For Cheryl, one role she plays on the clinical advisory committee is to bring a human element to the equation. “Scientifically knowing the disease doesn't equate to a real human being or what living, breathing families experience with Huntington’s disease on a daily basis. In the committee we utilise my perspective as a family member and community representative to come up with a better drug, a better plan and the best possible clinical trial,” she says.
Conducting the first pivotal programme in Huntington’s disease is a learning process for everyone involved. Each piece of available data informs the next decision – and Cheryl and other patient partners are there every step of the way. “Clinical trials and observational studies in, progressive, neurological diseases can take time to be able to measure changes in the brain that affect patient outcomes and we are on this journey together, learning from each other,” says Mai-Lise.
With so much at stake
In order to bring meaningful treatments to patients, we need to fully appreciate the mechanisms and impact of a disease on patients and families. In Rare Disease, we are embracing patient partnership across the product lifecycle. By having patient representatives like Cheryl and patient advocacy groups collaborating in decision-making, it allows their knowledge and unique insights to be captured throughout every stage of research and development.
Cheryl points out that “clinical development isn't just scientific knowledge found under a microscope. It’s also is about empathy and understanding the experience of patients and their families to create a better treatment; dare I say a cure. I hope in the future to see the patient community always sitting alongside the scientific community as equal partners from the very beginning.”
Partnership and collaboration are the keys to success: Roche & Ionis Pharmaceuticals
The patient community plays a huge role in understanding disease and shaping clinical development, but collaboration and partnership with the scientific community also prove essential for success.
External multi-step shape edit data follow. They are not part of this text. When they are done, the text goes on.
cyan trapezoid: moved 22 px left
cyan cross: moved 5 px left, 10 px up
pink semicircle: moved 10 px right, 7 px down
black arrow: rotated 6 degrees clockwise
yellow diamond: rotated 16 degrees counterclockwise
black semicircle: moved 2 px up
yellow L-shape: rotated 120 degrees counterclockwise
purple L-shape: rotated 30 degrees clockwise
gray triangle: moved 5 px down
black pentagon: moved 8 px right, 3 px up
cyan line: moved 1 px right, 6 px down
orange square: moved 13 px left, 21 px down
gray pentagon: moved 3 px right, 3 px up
Ionis Pharmaceuticals has been a leader in the space of RNA-targeted drug discovery and development. In 2006, together with the University of California, Ionis began developing a treatment for Huntington’s disease that attacks the underlying cause of the genetic neurodegenerative disease.
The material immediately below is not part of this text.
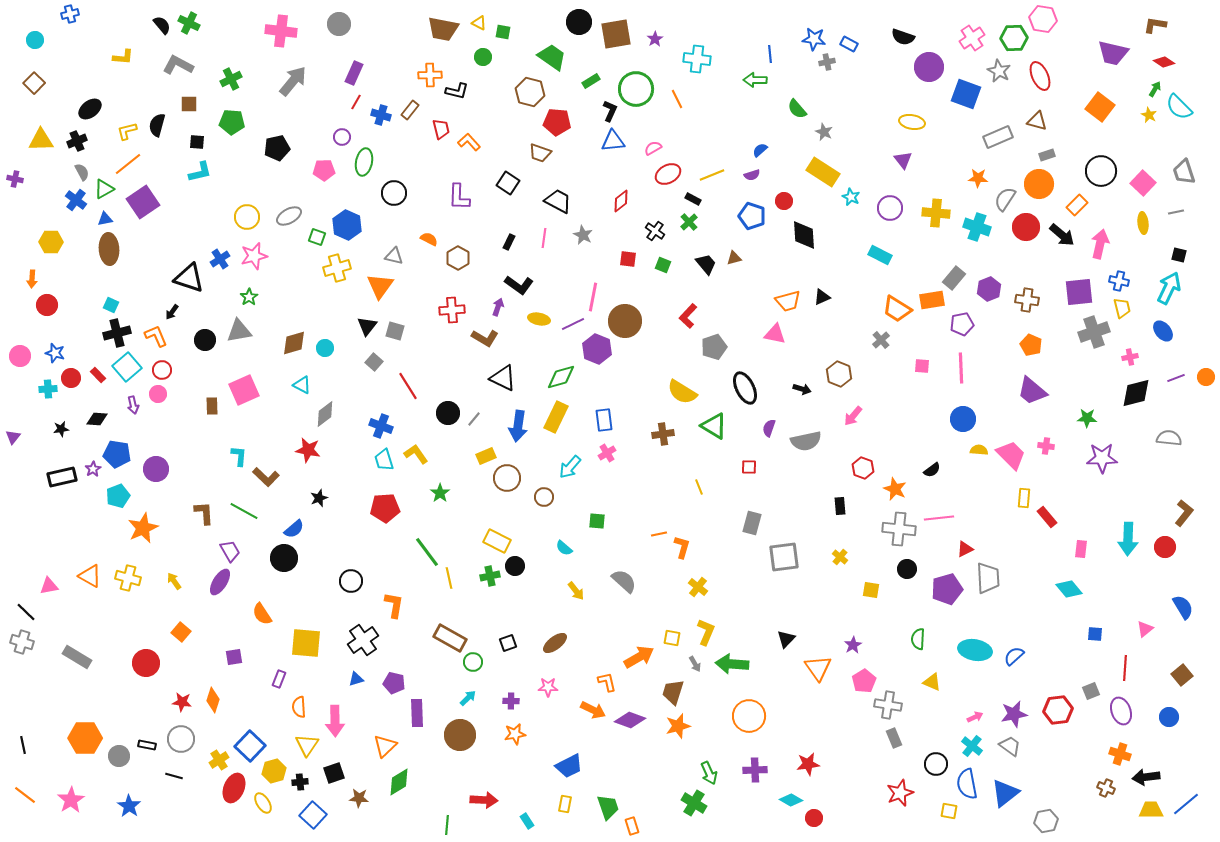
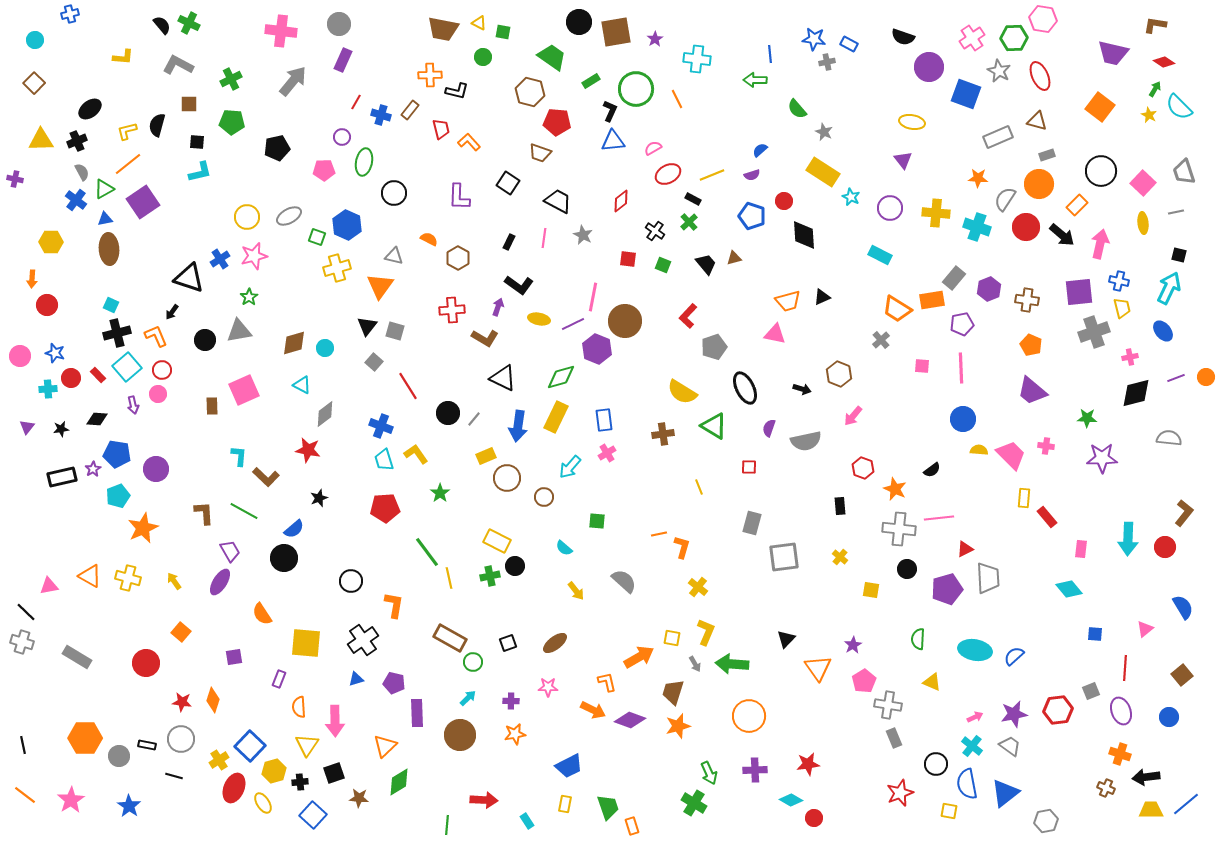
brown square at (616, 34): moved 2 px up
purple rectangle at (354, 73): moved 11 px left, 13 px up
purple triangle at (13, 437): moved 14 px right, 10 px up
Promising research from Ionis showed the potential to slow the progression of Huntington’s disease through the lowering of HTT levels in the nervous system. In 2013, an alliance was formed between Roche and Ionis based on the promising technology developed by Ionis. At the end of 2017, Roche took over responsibility for all development and commercial activities related to the Huntington’s disease programme.
It further proves that when it comes to successful drug development, partnership is essential.